= YOUR GOAL =
Each line of the data must be given back verbatim, with pictures removed.

Page-level text extractions

= Beginning of Section =

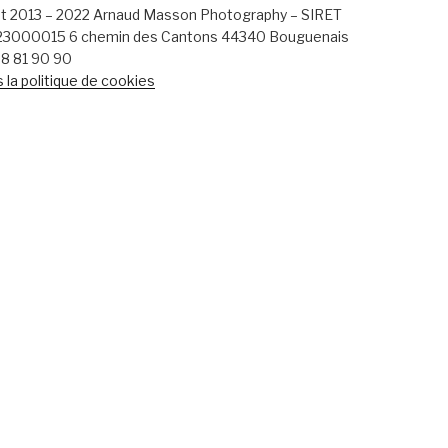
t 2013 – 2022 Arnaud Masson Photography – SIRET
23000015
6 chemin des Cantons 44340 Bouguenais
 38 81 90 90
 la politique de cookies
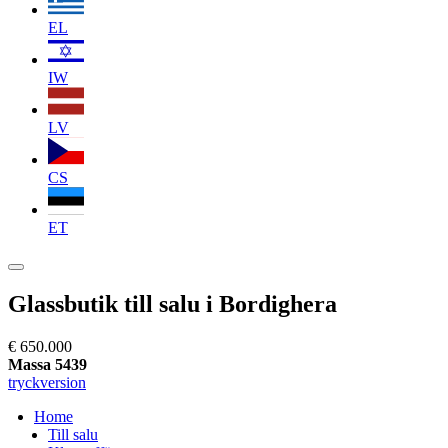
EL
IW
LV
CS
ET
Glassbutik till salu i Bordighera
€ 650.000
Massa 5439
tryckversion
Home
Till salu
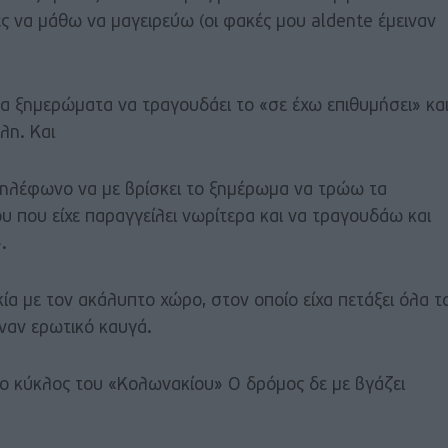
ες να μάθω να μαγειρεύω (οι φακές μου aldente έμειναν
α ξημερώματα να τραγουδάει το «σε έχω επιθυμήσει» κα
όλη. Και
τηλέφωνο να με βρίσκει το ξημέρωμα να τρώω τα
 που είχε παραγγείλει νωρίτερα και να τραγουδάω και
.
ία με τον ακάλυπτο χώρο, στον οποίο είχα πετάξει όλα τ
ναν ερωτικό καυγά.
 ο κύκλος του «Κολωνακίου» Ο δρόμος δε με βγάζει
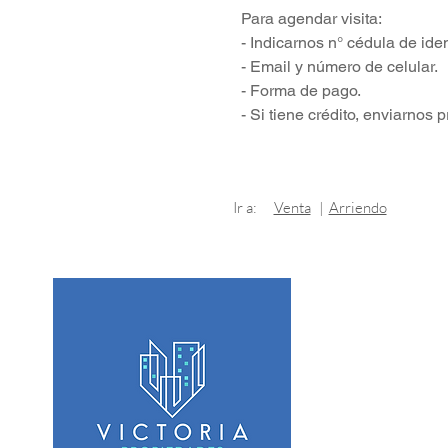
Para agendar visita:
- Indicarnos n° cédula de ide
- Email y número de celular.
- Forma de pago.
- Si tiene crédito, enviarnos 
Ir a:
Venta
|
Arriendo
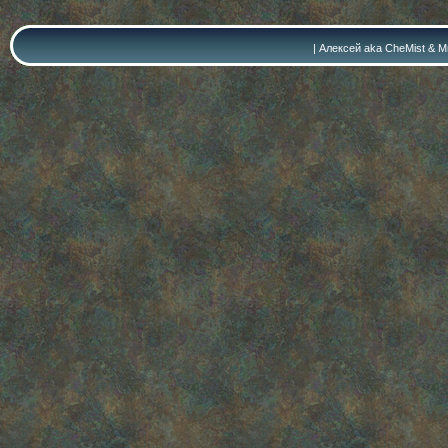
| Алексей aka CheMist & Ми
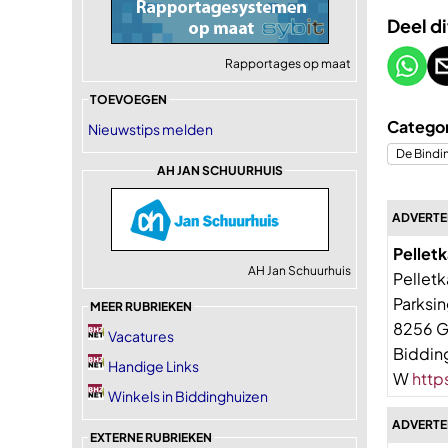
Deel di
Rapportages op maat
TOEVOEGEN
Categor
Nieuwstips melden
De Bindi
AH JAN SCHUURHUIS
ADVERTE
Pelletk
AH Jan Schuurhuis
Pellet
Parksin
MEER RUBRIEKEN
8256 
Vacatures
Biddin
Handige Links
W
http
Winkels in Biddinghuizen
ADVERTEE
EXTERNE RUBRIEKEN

= End of Section =

= EXPECTED OUTPUT =
t 2013 – 2022 Arnaud Masson Photography – SIRET
23000015
6 chemin des Cantons 44340 Bouguenais
 38 81 90 90
 la politique de cookies
EL
IW
LV
CS
ET
Glassbutik till salu i Bordighera
€ 650.000
Massa 5439
tryckversion
Home
Till salu
ες να μάθω να μαγειρεύω (οι φακές μου aldente έμειναν
α ξημερώματα να τραγουδάει το «σε έχω επιθυμήσει» κα
όλη. Και
τηλέφωνο να με βρίσκει το ξημέρωμα να τρώω τα
 που είχε παραγγείλει νωρίτερα και να τραγουδάω και
.
ία με τον ακάλυπτο χώρο, στον οποίο είχα πετάξει όλα τ
ναν ερωτικό καυγά.
 ο κύκλος του «Κολωνακίου» Ο δρόμος δε με βγάζει
Para agendar visita:
- Indicarnos n° cédula de ide
- Email y número de celular.
- Forma de pago.
- Si tiene crédito, enviarnos 
Ir a:
Venta
|
Arriendo
| Алексей aka CheMist & Ми
Deel di
Rapportages op maat
TOEVOEGEN
Categor
Nieuwstips melden
De Bindi
AH JAN SCHUURHUIS
ADVERTE
Pelletk
AH Jan Schuurhuis
Pellet
Parksin
MEER RUBRIEKEN
8256 
Vacatures
Biddin
Handige Links
W
http
Winkels in Biddinghuizen
ADVERTEE
EXTERNE RUBRIEKEN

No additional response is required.